Медленно писарь потянул к себе лист, макнул перо и стал писать, не переспрашивая.
— Той же строкой, — договорил Гронский, — идет и покойник у лаза на Дровяных складах, взятый чужой школой при свидетеле, потому что состав там один и тот же, а разводить два состава по одному эфирному следу округ мне не даст и правильно сделает.
Вот тут я и сообразил, что при мне закрывают Кривого. Лежал он у лаза приметно, и всякий, кто умеет читать эфир, читал по нему одно и то же, а теперь это одно и то же назвали вслух и подшили. Ладно бы спросили про руку и не нашли ее, так ведь и не спрашивал никто, и спрашивать было некому: состав закрывал руку вместе со всем прочим.

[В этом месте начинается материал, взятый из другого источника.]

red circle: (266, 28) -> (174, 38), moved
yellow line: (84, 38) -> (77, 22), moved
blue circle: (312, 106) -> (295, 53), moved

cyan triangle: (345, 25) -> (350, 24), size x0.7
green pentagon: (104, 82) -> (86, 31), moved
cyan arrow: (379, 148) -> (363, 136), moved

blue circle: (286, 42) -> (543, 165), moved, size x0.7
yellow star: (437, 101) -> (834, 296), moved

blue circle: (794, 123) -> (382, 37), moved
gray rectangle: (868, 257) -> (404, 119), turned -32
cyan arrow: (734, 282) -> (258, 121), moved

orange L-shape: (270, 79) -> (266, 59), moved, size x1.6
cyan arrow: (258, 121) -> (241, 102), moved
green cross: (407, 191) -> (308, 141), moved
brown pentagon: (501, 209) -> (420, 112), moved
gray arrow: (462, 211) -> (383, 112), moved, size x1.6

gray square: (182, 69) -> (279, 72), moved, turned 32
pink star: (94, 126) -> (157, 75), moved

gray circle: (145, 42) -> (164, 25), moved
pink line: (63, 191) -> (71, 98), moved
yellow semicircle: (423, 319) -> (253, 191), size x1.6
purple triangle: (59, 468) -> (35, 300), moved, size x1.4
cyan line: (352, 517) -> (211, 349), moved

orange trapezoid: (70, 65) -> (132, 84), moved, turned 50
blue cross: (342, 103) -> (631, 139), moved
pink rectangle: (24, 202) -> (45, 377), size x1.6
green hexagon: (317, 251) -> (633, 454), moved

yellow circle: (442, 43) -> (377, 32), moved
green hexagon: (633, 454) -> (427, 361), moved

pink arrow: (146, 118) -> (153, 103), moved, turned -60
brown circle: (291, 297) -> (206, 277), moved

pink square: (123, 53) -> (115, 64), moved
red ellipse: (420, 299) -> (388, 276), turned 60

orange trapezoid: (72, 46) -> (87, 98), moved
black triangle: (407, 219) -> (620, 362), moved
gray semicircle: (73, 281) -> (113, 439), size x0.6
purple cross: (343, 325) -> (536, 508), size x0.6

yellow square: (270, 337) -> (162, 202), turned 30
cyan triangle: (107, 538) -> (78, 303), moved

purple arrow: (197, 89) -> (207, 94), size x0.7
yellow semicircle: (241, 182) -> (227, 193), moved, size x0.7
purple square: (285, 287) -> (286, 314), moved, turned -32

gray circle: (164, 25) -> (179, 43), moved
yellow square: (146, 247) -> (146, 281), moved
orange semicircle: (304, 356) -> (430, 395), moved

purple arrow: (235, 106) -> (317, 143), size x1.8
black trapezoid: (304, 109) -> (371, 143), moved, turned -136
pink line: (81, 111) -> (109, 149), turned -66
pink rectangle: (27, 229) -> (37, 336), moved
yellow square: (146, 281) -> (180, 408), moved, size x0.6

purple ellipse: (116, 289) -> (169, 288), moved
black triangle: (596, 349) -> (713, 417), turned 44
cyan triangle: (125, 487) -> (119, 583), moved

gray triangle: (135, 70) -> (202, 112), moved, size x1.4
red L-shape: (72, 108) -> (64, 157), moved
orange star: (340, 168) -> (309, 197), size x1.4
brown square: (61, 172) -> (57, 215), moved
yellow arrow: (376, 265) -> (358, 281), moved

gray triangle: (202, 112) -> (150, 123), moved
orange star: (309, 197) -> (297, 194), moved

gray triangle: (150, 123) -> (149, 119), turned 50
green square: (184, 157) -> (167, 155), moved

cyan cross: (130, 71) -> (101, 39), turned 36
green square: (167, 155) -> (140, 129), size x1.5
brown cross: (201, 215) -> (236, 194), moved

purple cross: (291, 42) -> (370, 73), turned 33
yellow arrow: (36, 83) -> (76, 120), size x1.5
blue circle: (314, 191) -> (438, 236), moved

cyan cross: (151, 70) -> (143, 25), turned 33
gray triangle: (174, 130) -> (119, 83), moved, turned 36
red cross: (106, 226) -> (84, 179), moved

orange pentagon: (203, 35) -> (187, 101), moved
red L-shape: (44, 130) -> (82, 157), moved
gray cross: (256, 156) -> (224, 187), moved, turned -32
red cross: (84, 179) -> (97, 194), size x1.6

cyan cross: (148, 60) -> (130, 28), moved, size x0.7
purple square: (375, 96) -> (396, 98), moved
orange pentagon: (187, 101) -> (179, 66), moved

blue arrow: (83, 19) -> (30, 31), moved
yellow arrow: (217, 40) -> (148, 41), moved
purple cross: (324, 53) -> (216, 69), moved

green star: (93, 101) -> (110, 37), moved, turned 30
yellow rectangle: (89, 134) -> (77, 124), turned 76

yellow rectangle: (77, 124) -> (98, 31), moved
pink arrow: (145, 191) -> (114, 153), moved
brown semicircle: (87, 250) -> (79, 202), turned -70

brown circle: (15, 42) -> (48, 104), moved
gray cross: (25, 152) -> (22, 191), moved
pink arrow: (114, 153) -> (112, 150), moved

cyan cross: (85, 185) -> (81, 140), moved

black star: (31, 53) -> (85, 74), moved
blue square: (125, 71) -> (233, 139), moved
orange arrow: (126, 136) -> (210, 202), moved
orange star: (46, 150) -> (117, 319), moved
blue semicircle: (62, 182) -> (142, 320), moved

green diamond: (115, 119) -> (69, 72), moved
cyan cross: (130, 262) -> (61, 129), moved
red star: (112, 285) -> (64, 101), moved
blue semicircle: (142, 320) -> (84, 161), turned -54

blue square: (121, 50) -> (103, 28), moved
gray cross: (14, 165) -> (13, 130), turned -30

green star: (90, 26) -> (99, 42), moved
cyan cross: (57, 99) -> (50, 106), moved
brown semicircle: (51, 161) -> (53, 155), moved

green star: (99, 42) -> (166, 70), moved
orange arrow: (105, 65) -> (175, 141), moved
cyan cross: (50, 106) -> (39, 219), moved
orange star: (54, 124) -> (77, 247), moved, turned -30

Писарь дописал, отложил перо и придвинул к себе другой лист, длинный и разлинованный. Сбоку от одной из строк на нем стояла казенная помета, и об эту помету заявка моя стояла мертво. Заявку внесли в очередь при мне, и час ей проставили при мне, и помету завели той же рукой. Дальше он вычеркнул помету одним движением, поставил рядом час и промокнул. Чужие руки при мне делали со мной то, чего у меня не спрашивали, и делали быстро. Ну а мне что, встать и объявить, что я против?
— Запрос снят вместе с делом, — проговорил писарь, не поднимая головы. — Место в очереди держат за внесенным, а не за пришедшим. Взнос?
— Платить мне нечем.
— Это не ответ по форме.
— Прииск стоит, промывки нет, — я говорил в макушку ему, потому что головы он так и не поднял. — Артель из восьмерых не рассчитана. Хотите по форме — так и запишите: нечем.
Наконец писарь посмотрел на меня, и глаза у него были усталые и вежливые. Вежливо он придвинул третий лист, узкий, и повел по нему пальцем, отыскивая место.
— Пошлину по этой заявке внесли двенадцать лет назад, рукой вашей матери и за ее подписью, она зачтена, и второй раз ее с вас никто не берет, — выговорил он погромче, чтобы слышал Гронский. — Взнос за место — иное. Двести двадцать четыре тысячи. Берется долговой записью на род, под казенный срок и рост.
— Обеспечение чем?
— У невнесенного рода обеспечение одно. Поручительство, стоящее при вашей заявке под личным именем.
Земли под этой подписью не было, жилы не было, и не было ничего, кроме женщины в кресле: ходьбу у нее отняли, имя оставили. Чем я эту запись покрою, если с меня спросят? — а рука уже брала перо и вела его по строке, и перо шло легко, как по маслу. Расписался я за себя. Потом расписался за поручителя, не спросив его, и спокойно писарь принял оба росчерка, как принимают погоду.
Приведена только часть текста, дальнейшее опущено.